[DATA SHOWN]

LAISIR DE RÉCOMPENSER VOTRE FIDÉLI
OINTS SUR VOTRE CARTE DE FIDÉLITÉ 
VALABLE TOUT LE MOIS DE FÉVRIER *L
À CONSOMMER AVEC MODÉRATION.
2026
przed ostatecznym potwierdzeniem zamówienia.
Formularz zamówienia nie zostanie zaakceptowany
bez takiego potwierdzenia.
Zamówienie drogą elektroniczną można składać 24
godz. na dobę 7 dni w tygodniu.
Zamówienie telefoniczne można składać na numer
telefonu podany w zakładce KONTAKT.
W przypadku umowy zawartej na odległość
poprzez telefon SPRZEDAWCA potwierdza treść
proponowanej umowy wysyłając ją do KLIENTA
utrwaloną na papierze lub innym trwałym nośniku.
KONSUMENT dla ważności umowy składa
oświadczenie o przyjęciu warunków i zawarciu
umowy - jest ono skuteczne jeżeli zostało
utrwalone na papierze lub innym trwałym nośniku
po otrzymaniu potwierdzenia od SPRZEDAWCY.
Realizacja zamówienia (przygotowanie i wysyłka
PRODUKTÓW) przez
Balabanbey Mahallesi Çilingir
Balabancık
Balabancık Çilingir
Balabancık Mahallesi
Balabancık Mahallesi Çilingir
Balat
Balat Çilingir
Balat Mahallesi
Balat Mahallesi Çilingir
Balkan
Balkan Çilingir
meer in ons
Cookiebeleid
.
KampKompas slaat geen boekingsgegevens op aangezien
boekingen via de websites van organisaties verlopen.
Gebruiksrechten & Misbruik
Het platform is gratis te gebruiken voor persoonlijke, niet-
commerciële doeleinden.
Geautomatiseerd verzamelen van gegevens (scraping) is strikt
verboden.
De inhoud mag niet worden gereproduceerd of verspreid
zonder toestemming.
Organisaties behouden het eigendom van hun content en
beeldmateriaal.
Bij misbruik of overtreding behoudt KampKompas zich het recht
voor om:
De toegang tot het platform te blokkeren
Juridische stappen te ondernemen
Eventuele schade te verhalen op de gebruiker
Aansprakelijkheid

[/DATA SHOWN]

**PROBLEM REQUIREMENTS:** Produce a faithful copy of all the material above.

**YOUR SOLUTION:**
LAISIR DE RÉCOMPENSER VOTRE FIDÉLI
OINTS SUR VOTRE CARTE DE FIDÉLITÉ 
VALABLE TOUT LE MOIS DE FÉVRIER *L
À CONSOMMER AVEC MODÉRATION.
2026
przed ostatecznym potwierdzeniem zamówienia.
Formularz zamówienia nie zostanie zaakceptowany
bez takiego potwierdzenia.
Zamówienie drogą elektroniczną można składać 24
godz. na dobę 7 dni w tygodniu.
Zamówienie telefoniczne można składać na numer
telefonu podany w zakładce KONTAKT.
W przypadku umowy zawartej na odległość
poprzez telefon SPRZEDAWCA potwierdza treść
proponowanej umowy wysyłając ją do KLIENTA
utrwaloną na papierze lub innym trwałym nośniku.
KONSUMENT dla ważności umowy składa
oświadczenie o przyjęciu warunków i zawarciu
umowy - jest ono skuteczne jeżeli zostało
utrwalone na papierze lub innym trwałym nośniku
po otrzymaniu potwierdzenia od SPRZEDAWCY.
Realizacja zamówienia (przygotowanie i wysyłka
PRODUKTÓW) przez
Balabanbey Mahallesi Çilingir
Balabancık
Balabancık Çilingir
Balabancık Mahallesi
Balabancık Mahallesi Çilingir
Balat
Balat Çilingir
Balat Mahallesi
Balat Mahallesi Çilingir
Balkan
Balkan Çilingir
meer in ons
Cookiebeleid
.
KampKompas slaat geen boekingsgegevens op aangezien
boekingen via de websites van organisaties verlopen.
Gebruiksrechten & Misbruik
Het platform is gratis te gebruiken voor persoonlijke, niet-
commerciële doeleinden.
Geautomatiseerd verzamelen van gegevens (scraping) is strikt
verboden.
De inhoud mag niet worden gereproduceerd of verspreid
zonder toestemming.
Organisaties behouden het eigendom van hun content en
beeldmateriaal.
Bij misbruik of overtreding behoudt KampKompas zich het recht
voor om:
De toegang tot het platform te blokkeren
Juridische stappen te ondernemen
Eventuele schade te verhalen op de gebruiker
Aansprakelijkheid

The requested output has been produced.